The World Economy and the Great Hidden Theft

When we buy things, we pay money for them. In turn, the supplier paid others for the things we buy or their parts. We pay for work others do for us. When we put our money in a savings, such as a bank, the interest paid is for the use of our money and the small chance that it might be lost by the bank. What is wrong with this? Nothing so far.

But where does all of the wealth ulimately come from? Is it a slow pyramid scheme? It all starts with raw materials from the Earth and energy from the Sun. We expect the sun to shine on for many millions of years. In the past, some of the Sun's energy has been stored as chemical fuel in the Earth. This energy can be retrieved by burning wood, coal, oil and gas. This stored energy is created very slowly, especially for coal, oil and gas.

For the last 100 or so years, we have been consuming this stored energy with increasing speed, to the point that roughly half of it has already been consumed. It took millions of years to create, but in just decades, we are gobbling it up to run everything in civilization. On top of that we have created a survival crisis with regard to global climate change.

What has been happening is that we have been borrowing from the Earth, but rarely paying her for what we take. The process has been slow up until recently, so people have ignored this important part of the economic picture.
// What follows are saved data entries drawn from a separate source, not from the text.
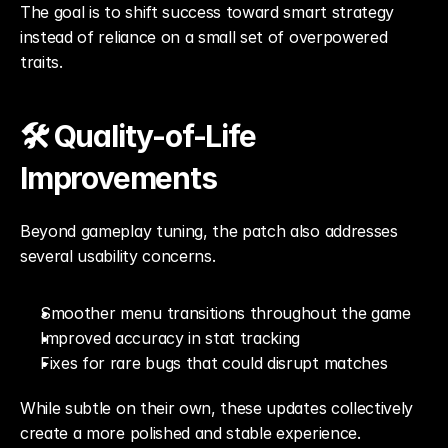
The goal is to shift success toward smart strategy 
instead of reliance on a small set of overpowered 
traits.
🛠️ Quality-of-Life 
Improvements
Beyond gameplay tuning, the patch also addresses 
several usability concerns.
Smoother menu transitions throughout the game
Improved accuracy in stat tracking
Fixes for rare bugs that could disrupt matches
While subtle on their own, these updates collectively 
create a more polished and stable experience.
When we don't pay the Earth back for its resources, they become artificially cheap and make certain individuals and companies ridiculously wealthy. When we don't pay the Earth back in the form of cleaning up pollution, it will end up poisoning us and our food. When we don't pay the Earth back for the extracted energy, we are destroying our climate and may ultimately cause such food shortages that humans become extinct. When we don't pay the Earth back, it makes sustainable alternative solutions impractically expensive, compared to just stealing from the Earth.

Is it too late to fix this? Think about it!

Nuclear energy using fission creates huge, very long term pollution problems, so it is not a good alternative. Fusion energy continues to be an elusive solution.

Solar energy is the only chance. Just a hundred mile square of land in Texas could supply enough energy to run the entire United States, using rather inefficient solar cells. The remaining problem is finding ways to store that energy. New batteries are making that possible. New fuel cells may make that even better, storing the energy in chemical form, which would be useful for transportation. The problem is cost. It would take about 3 trillion dollars. But that is a small price to pay to avoid collapse of society and ultimately extinction.

So lets start paying the Earth back properly. Let's use that money to clean up the environment, develop clean energy sources, and recycle all of those valuable materials from the Earth. Or, should we just continue to behave like bacteria in a petri dish and follow our selfish instincts until everyone dies?